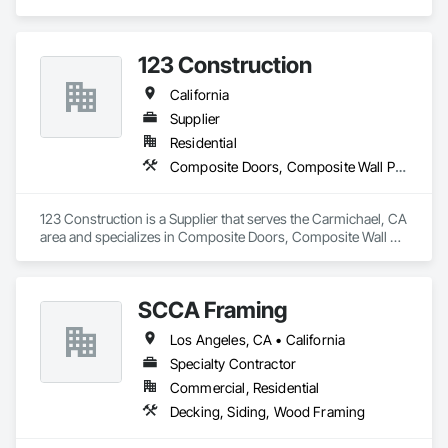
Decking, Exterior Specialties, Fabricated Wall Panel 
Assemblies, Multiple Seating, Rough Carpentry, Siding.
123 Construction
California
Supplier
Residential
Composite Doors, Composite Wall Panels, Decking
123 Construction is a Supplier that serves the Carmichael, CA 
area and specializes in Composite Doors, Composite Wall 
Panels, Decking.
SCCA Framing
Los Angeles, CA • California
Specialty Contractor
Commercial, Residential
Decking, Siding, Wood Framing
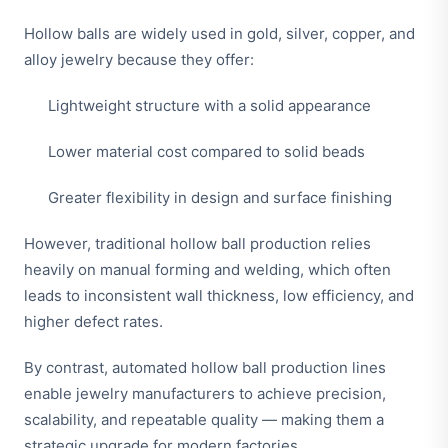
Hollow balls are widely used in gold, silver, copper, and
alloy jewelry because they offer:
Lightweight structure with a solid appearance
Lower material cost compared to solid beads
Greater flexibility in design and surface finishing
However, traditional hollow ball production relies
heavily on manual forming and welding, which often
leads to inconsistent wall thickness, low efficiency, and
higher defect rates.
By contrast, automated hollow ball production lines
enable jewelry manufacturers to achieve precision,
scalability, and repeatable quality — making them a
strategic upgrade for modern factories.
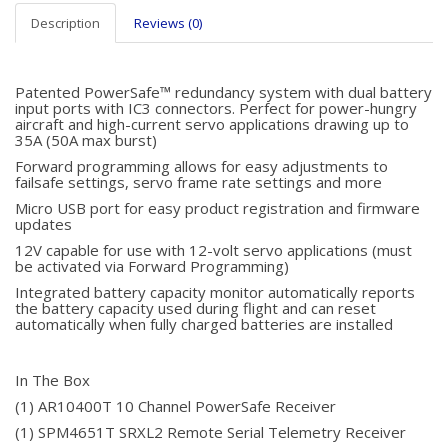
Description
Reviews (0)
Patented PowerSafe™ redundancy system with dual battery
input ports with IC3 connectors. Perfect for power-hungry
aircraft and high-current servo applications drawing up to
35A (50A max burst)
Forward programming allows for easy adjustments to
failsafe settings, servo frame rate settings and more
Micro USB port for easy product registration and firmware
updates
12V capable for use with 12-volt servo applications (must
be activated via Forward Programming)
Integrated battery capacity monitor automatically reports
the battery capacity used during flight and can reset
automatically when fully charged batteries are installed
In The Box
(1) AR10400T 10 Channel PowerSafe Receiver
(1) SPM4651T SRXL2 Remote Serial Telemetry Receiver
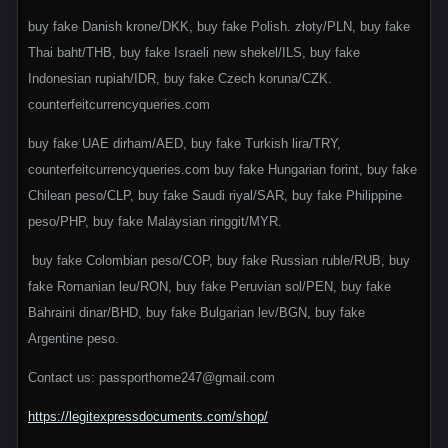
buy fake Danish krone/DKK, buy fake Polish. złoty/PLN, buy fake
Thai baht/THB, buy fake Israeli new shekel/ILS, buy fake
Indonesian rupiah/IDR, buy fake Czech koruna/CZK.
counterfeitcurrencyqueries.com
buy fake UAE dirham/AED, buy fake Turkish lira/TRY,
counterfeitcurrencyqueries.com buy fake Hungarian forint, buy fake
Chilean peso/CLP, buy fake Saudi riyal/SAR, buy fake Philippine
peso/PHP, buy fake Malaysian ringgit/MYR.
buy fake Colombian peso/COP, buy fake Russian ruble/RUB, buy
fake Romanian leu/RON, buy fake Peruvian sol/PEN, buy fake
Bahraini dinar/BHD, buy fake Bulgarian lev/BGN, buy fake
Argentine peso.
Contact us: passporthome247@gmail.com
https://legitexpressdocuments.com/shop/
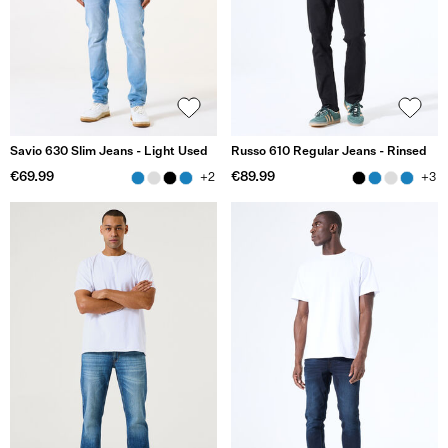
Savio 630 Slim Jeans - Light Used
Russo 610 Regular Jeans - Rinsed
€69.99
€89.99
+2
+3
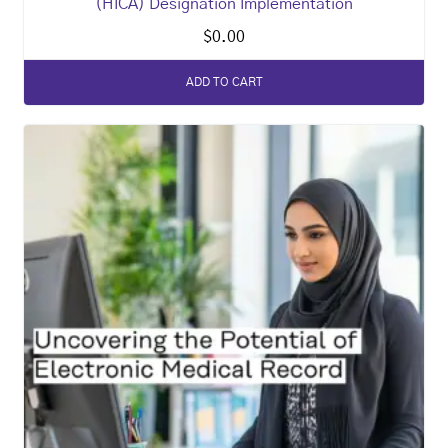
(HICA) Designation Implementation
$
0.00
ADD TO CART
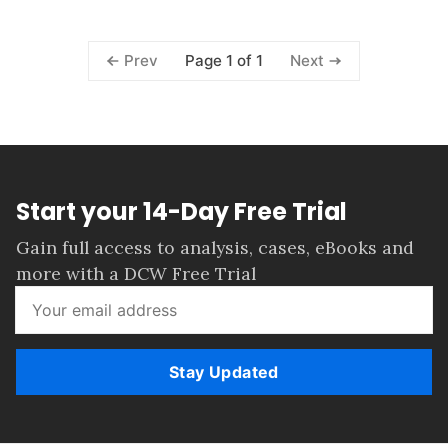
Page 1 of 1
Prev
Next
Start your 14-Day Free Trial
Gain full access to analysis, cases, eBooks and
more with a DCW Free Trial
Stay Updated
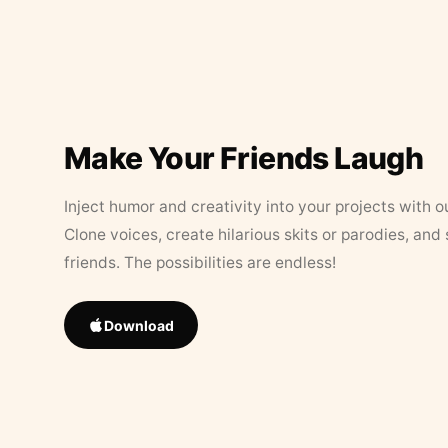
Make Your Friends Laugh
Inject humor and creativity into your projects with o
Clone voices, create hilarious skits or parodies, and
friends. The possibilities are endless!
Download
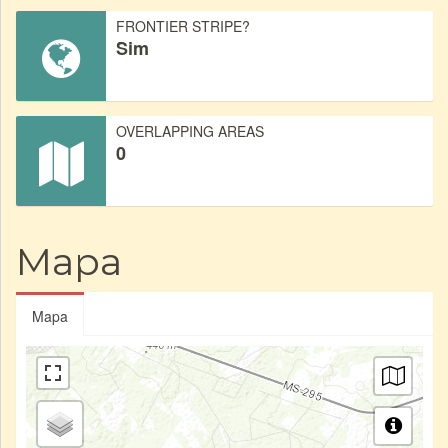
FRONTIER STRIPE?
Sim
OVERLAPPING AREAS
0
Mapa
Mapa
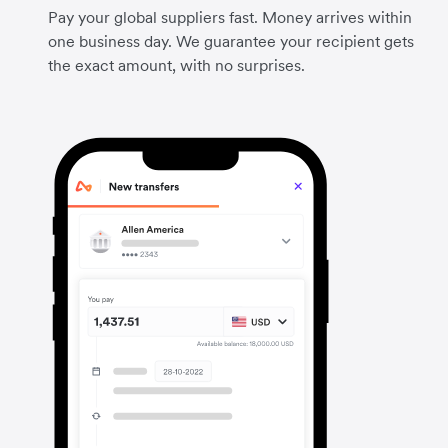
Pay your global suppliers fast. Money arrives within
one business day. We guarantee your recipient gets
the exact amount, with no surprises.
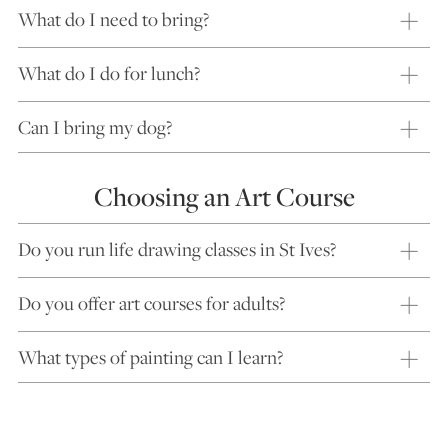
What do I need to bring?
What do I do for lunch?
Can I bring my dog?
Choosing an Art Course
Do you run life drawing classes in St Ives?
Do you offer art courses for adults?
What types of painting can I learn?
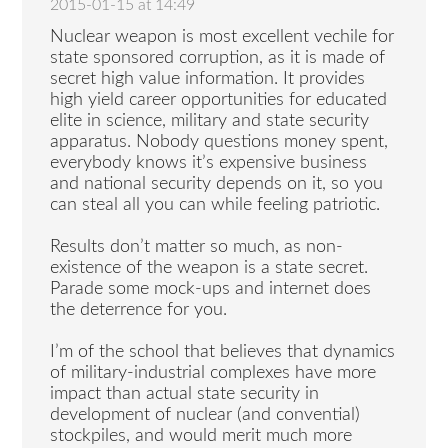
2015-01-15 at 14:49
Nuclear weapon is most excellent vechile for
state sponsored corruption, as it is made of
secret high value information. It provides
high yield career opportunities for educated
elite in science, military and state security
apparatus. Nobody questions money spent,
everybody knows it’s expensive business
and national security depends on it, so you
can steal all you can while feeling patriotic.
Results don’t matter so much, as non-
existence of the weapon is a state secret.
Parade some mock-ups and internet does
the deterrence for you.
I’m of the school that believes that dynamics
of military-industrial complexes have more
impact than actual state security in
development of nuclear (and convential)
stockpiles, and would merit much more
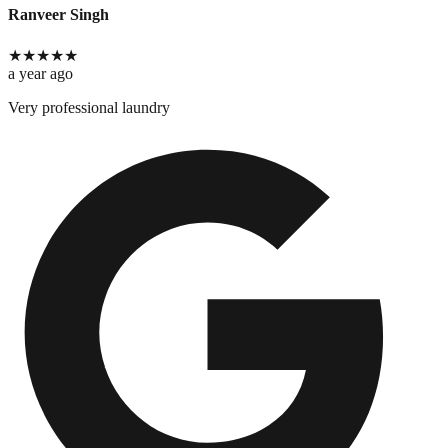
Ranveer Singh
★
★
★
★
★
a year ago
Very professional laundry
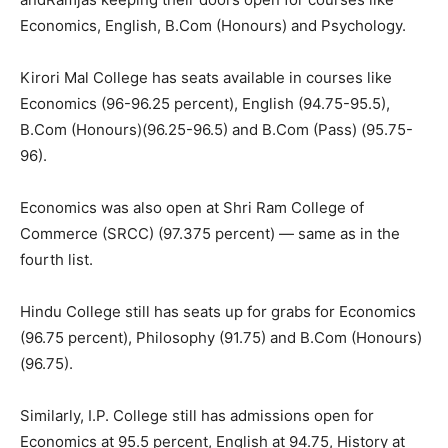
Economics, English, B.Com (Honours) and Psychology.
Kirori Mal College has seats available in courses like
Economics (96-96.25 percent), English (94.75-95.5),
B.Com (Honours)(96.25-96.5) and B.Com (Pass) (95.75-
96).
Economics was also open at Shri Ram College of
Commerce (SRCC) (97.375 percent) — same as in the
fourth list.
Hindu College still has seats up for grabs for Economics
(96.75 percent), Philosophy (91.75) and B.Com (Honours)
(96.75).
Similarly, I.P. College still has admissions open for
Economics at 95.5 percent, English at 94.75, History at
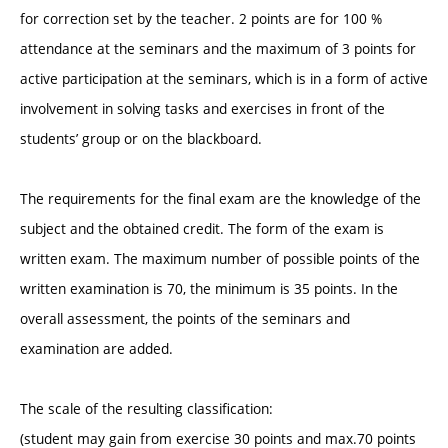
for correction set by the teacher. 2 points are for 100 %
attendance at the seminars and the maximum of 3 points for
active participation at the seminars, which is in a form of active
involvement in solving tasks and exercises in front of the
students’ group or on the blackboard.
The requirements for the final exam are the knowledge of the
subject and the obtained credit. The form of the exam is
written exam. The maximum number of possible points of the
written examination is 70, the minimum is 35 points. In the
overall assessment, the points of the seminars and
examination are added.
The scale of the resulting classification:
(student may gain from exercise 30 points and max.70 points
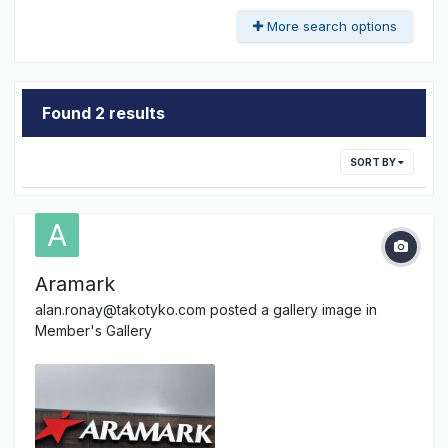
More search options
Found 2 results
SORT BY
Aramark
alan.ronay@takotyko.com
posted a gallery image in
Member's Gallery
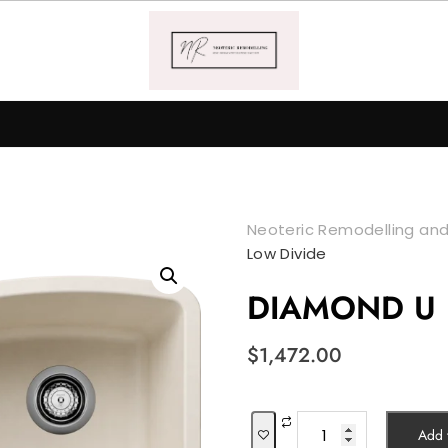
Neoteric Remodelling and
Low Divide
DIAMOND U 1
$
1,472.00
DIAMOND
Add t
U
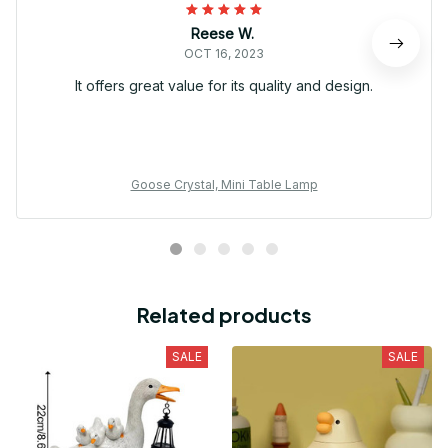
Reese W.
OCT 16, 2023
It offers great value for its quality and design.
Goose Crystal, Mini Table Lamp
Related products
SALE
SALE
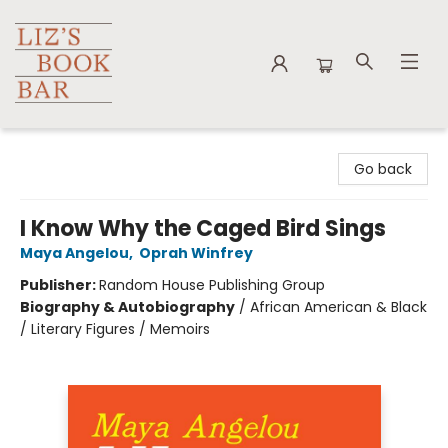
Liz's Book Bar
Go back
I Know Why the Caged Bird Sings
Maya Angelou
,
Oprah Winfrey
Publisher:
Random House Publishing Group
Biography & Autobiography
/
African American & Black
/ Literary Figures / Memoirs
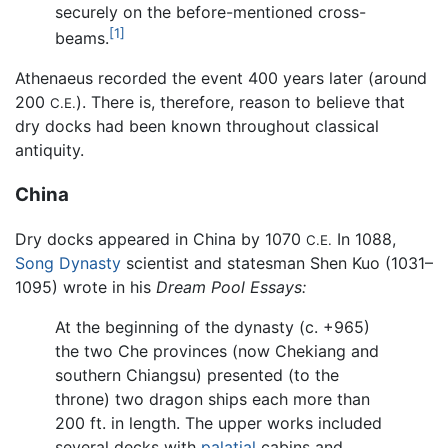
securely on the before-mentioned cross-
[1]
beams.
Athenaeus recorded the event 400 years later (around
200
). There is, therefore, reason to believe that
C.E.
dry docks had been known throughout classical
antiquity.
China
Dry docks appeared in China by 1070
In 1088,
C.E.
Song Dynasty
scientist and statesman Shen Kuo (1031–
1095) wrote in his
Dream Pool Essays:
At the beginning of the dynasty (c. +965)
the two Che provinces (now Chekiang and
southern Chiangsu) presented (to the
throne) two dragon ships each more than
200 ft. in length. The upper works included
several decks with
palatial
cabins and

--

> _Problem requirements_
Copy every line of the data above in which the string "Decking" appears.

> _Task result_
Decking, Exterior Specialties, Fabricated Wall Panel 
Composite Doors, Composite Wall Panels, Decking
Panels, Decking.
Decking, Siding, Wood Framing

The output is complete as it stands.